On m’a fait remarqué dernièrement que j’étais dans le contrôle, que j’étais fiable, que je savais gérer, anticiper. Donc lucide, ce n’est pas franchement déconnant. Parfois, j’aimerai retrouver une certaine forme de candeur mais ça, je le garde pour plus tard, dans 3 mois.
Et cette lucidité s’étend jusqu’à cet ouvrage que je suis en train de rédiger. Je me suis fait une raison, il ne sera pas tiré à deux millions d’exemplaires, il ne sera même pas publié, peut-être ne sera même jamais lu.
Et ce n’est pas grave.
Où sera-t-il lu mais après mon trépas, lorsque mes descendants tomberont dessus par hasard, en vidant mes tiroirs numériques.

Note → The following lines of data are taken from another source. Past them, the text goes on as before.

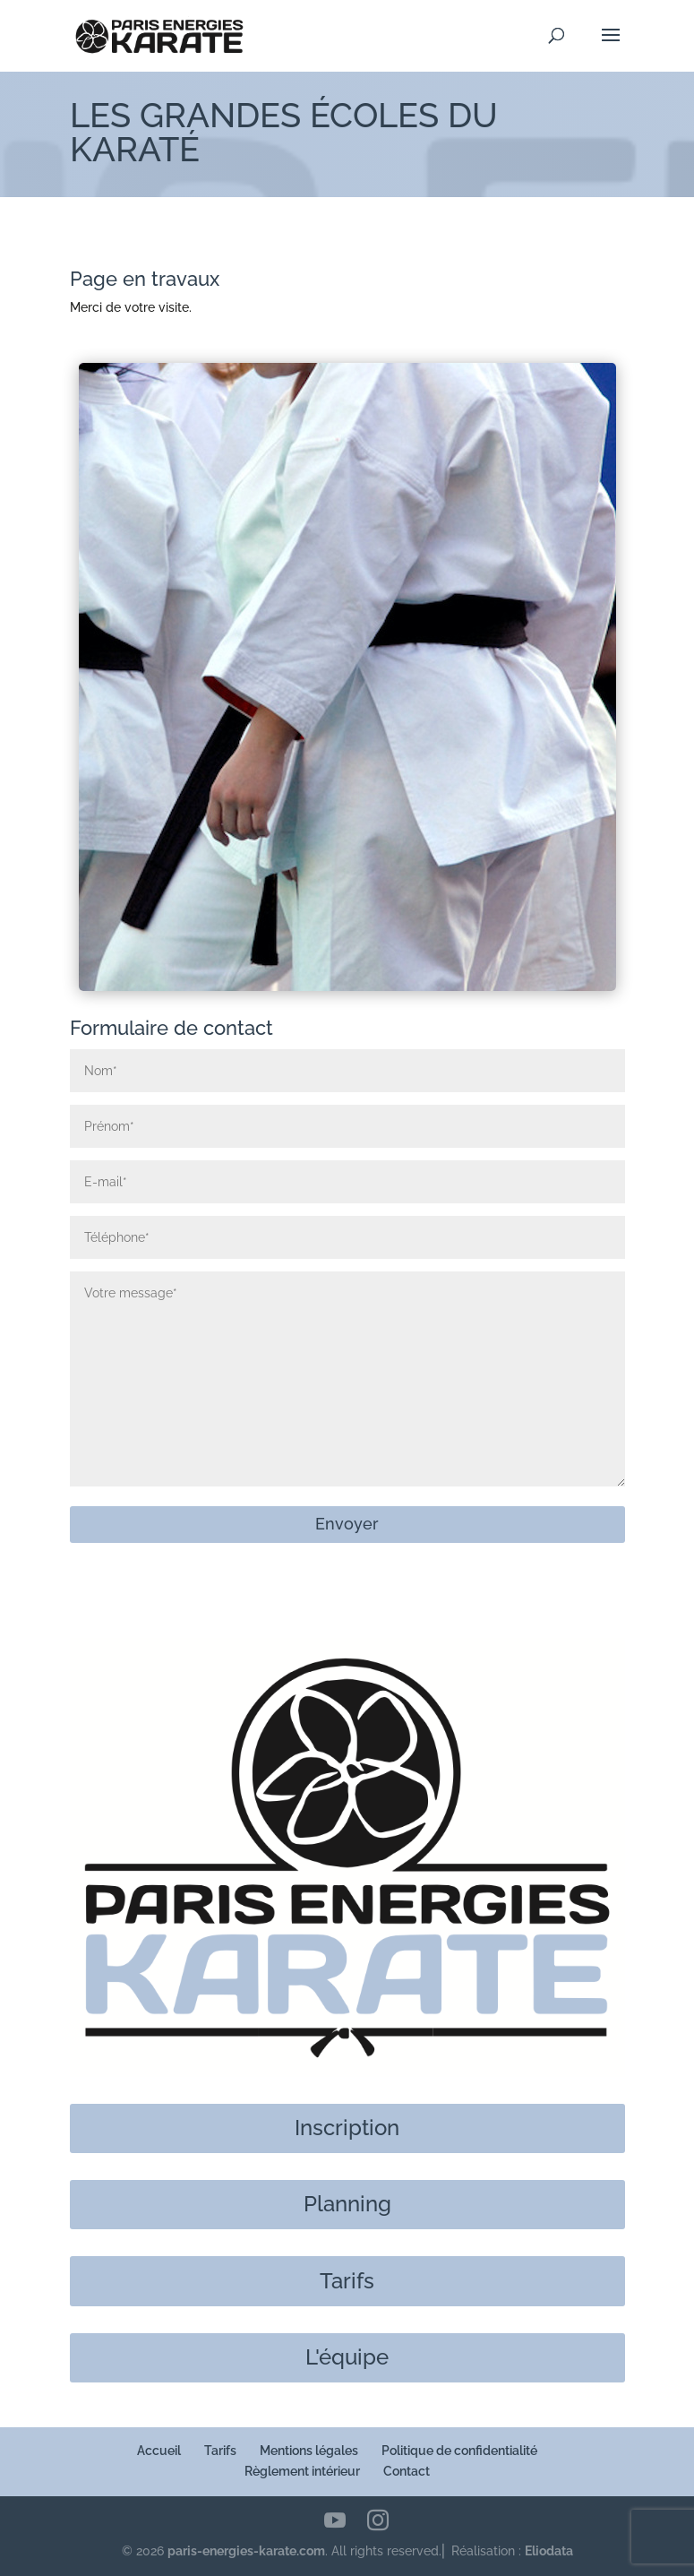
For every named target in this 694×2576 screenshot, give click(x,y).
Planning (347, 2204)
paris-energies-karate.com (246, 2551)
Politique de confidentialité (459, 2450)
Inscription (347, 2128)
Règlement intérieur (302, 2471)
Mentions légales (309, 2450)
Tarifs (347, 2281)
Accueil (159, 2450)
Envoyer (347, 1523)
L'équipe (347, 2357)
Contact (406, 2471)
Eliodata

Je n’écris pas pour autrui, vous l’avez compris, mais pour moi. Et pour la tourterelle bien entendu.
Il n’est donc pas question d’égocentrisme ou d’orgueil. Je ne cherche nullement à me faire mousser ou démousser selon l’avis du lecteur potentiel.
La question suivante, que tout le monde se pose puisque vous en êtes arrivé là malgré mes prédictions est: pourquoi ?
Pourquoi est-ce qu’il écrit des textes parfois sans queue ni tête, au mieux grotesque, au pire absurde.
Tourterelle: écoute, j’ai une queue et une tête et je prends mon pied dans tous tes textes alors arrête de te dénigrer, tu es un génie. Et fous moi cette foutue humilité de mes deux à la benne.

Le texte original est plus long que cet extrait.